Knight is a US Olympian, world champion and collegiate champion, and she's the face of the National Women's Hockey League, the first pay-for-play women's hockey league, both on and off the ice.
So, does Knight want to be known as the Gretzky of the women's game or just one of the premier hockey players of our time? She told Elite Daily,
I’m kind of uncomfortable with both titles. My goal every time I step on the ice is to be the best hockey player in the world. Wayne Gretzky is a world-renowned hockey player, so it’s definitely an honor to be compared with one of the greats.

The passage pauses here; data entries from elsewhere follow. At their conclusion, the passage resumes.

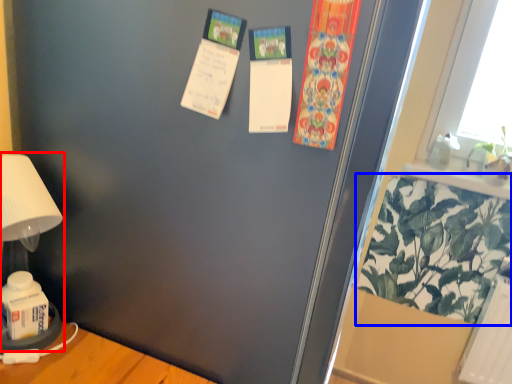 Question: Which of the following is the closest to the observer, table lamp (highlighted by a red box) or plant (highlighted by a blue box)?

Choices:
 (A) table lamp
 (B) plant

Answer: (A) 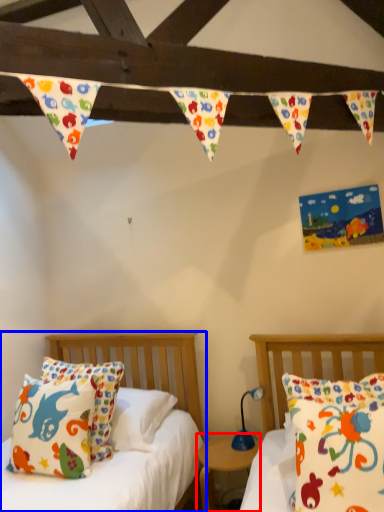 Question: Which object appears closest to the camera in this image, nightstand (highlighted by a red box) or bed (highlighted by a blue box)?

Choices:
 (A) nightstand
 (B) bed

Answer: (B) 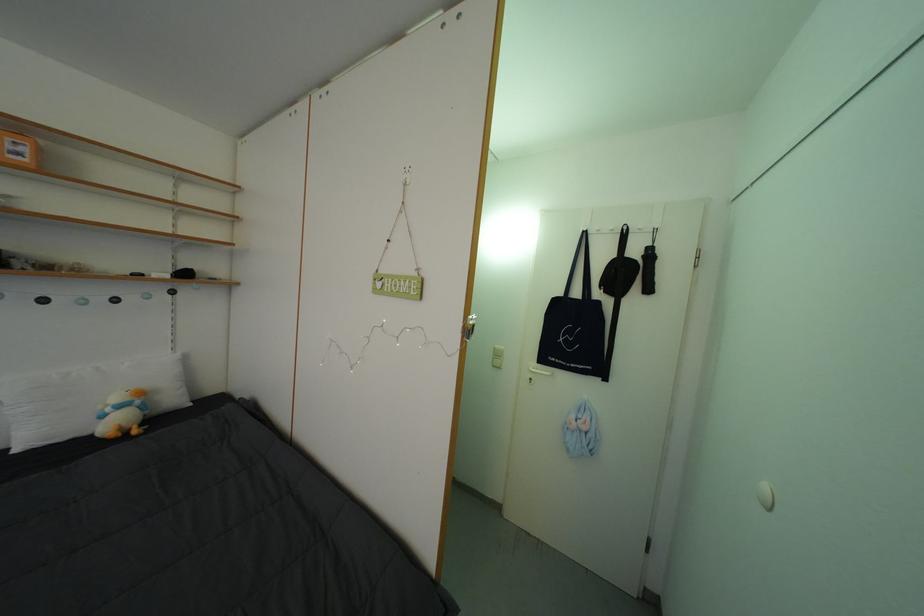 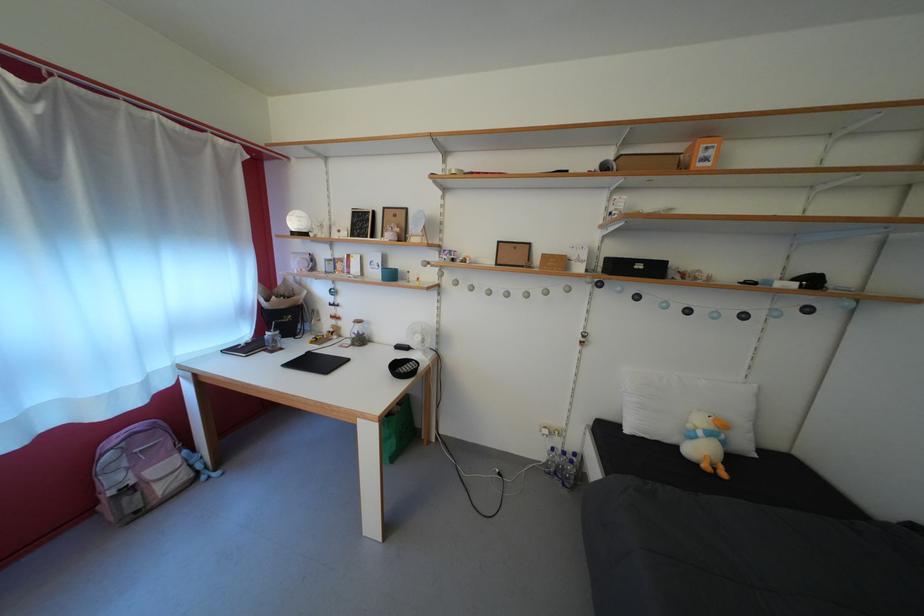 In the second image, find the point that corresponds to [117,415] in the first image.

(709, 439) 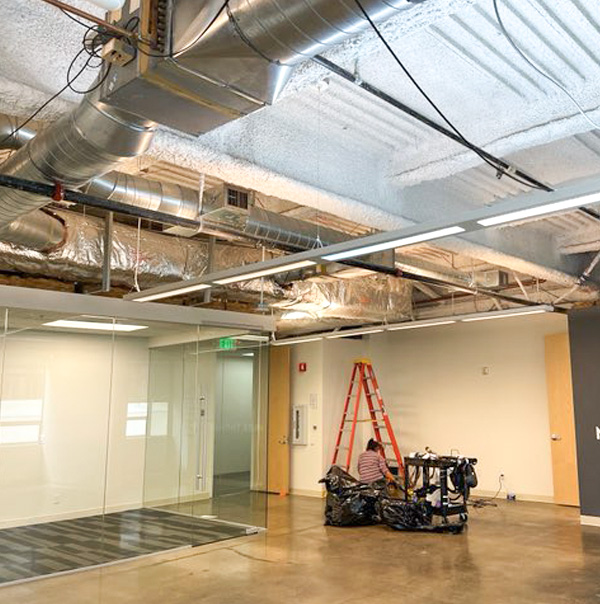 I want to click on floor, so click(325, 557). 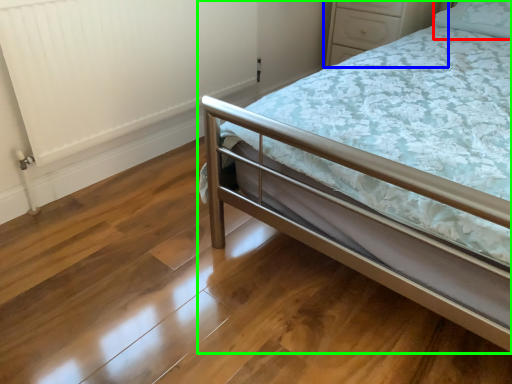 Question: Which object is the closest to the pillow (highlighted by a red box)? Choose among these: dresser (highlighted by a blue box) or bed (highlighted by a green box).

Choices:
 (A) dresser
 (B) bed

Answer: (A) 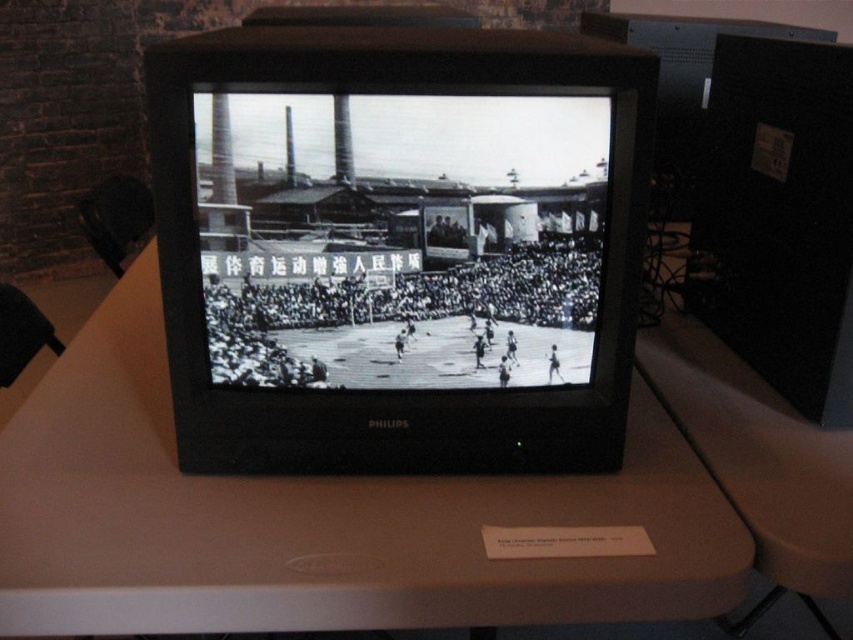 You are setting up a new lamp next to the white matte table at center and the black and white basketball court at center. Considering their heights, which object will the lamp need to be placed higher to reach the same level as the taller one?

The white matte table at center has a greater height compared to black and white basketball court at center, so the lamp should be placed higher to match the height of the white matte table at center.

You are standing in front of the vintage Philips CRT television set. You notice the white matte table at center and the black and white basketball court at center. Which object is positioned to the left?

The white matte table at center is to the left of the black and white basketball court at center, so the white matte table at center is positioned to the left.

You are standing in front of the vintage Philips CRT television set on the light colored table. There is a point at coordinates (317,518). Where is this point located?

The point at coordinates (317,518) is located on the white matte table at center. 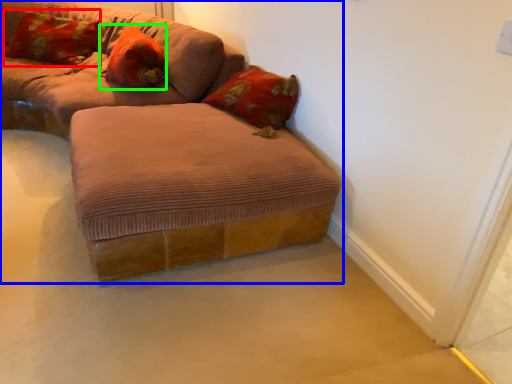 Question: Estimate the real-world distances between objects in this image. Which object is closer to pillow (highlighted by a red box), studio couch (highlighted by a blue box) or pillow (highlighted by a green box)?

Choices:
 (A) studio couch
 (B) pillow

Answer: (B) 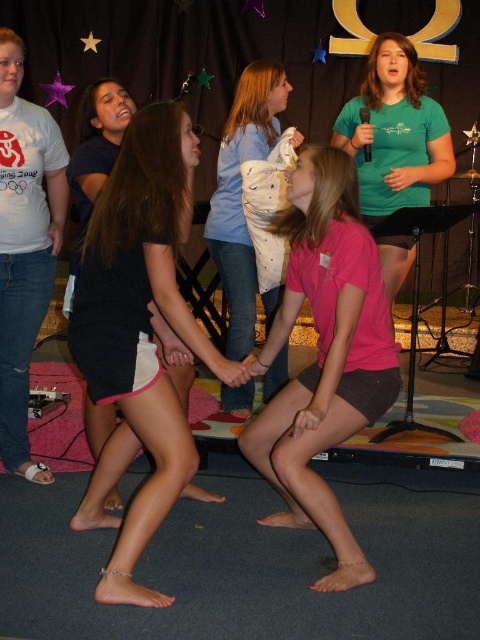 Consider the image. Who is positioned more to the left, white fabric shorts at center or white dotted shirt at center?

Positioned to the left is white fabric shorts at center.

Who is more forward, (94, 212) or (212, 244)?

Point (94, 212)

The image size is (480, 640). I want to click on white fabric shorts at center, so click(x=140, y=337).

Can you confirm if pink matte shorts at center is positioned to the left of white dotted shirt at center?

Incorrect, pink matte shorts at center is not on the left side of white dotted shirt at center.

Does point (294, 461) come closer to viewer compared to point (257, 108)?

Yes, it is in front of point (257, 108).

I want to click on pink matte shorts at center, so click(324, 355).

Who is lower down, white fabric shorts at center or pink matte shorts at center?

pink matte shorts at center is lower down.

Is white fabric shorts at center above pink matte shorts at center?

Yes, white fabric shorts at center is above pink matte shorts at center.

Is point (165, 193) positioned in front of point (286, 460)?

Yes, it is.

Locate an element on the screen. This screenshot has width=480, height=640. white fabric shorts at center is located at coordinates point(140,337). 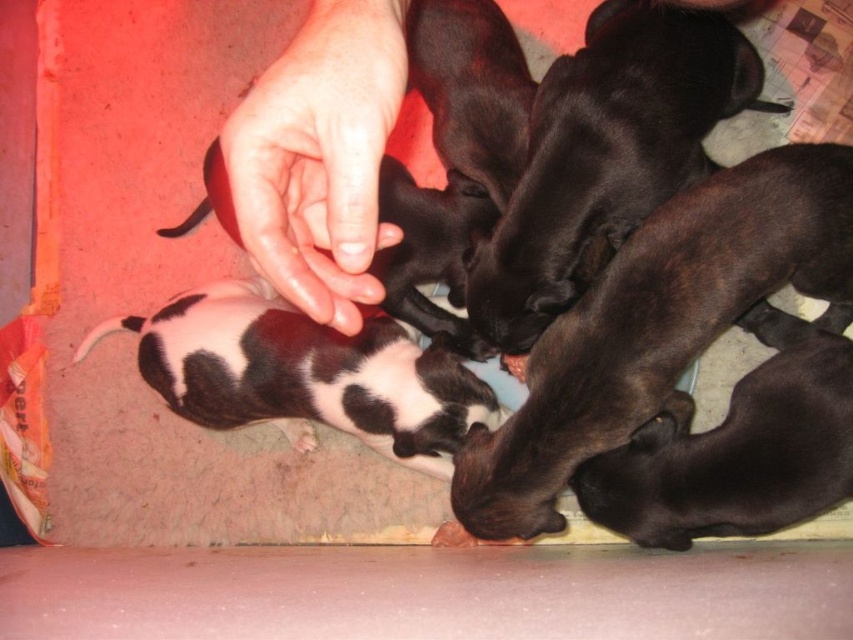 Which is below, pink flesh at center or spotted fur puppy at center?

spotted fur puppy at center is below.

Measure the distance between point (x=247, y=109) and camera.

The distance of point (x=247, y=109) from camera is 20.36 inches.

I want to click on pink flesh at center, so click(x=320, y=157).

Can you confirm if black matte dog at center is wider than pink flesh at center?

Correct, the width of black matte dog at center exceeds that of pink flesh at center.

Is point (563, 476) behind point (354, 92)?

Yes, it is behind point (354, 92).

In order to click on black matte dog at center in this screenshot , I will do `click(659, 323)`.

Between point (228, 353) and point (775, 520), which one is positioned behind?

Positioned behind is point (228, 353).

The width and height of the screenshot is (853, 640). What do you see at coordinates (305, 372) in the screenshot?
I see `spotted fur puppy at center` at bounding box center [305, 372].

Hockey players are known to be stoic, straight-talking individuals, so I wasn't surprised to get such a PC answer from Knight, but after a little more conversation, it became apparent this hockey phenom isn't like any who has laced up a pair of skates before her.
A Palo Alto, California native, Hilary Knight currently finds herself in New England, playing for the NWHL's Boston Pride and fielding daily questions about what it means to be a hockey player, role model and torch-barer for female athletes everywhere.
She told Elite Daily,
In one respect, it’s really frustrating because you just want to be respected for your on-ice performance and [field] questions [just] regarding your on-ice performance. But, in another respect, you have to understand where the sport is. It is a responsibility to really get the word out there and develop a good relationship with the fan base and do a lot of leg work right now.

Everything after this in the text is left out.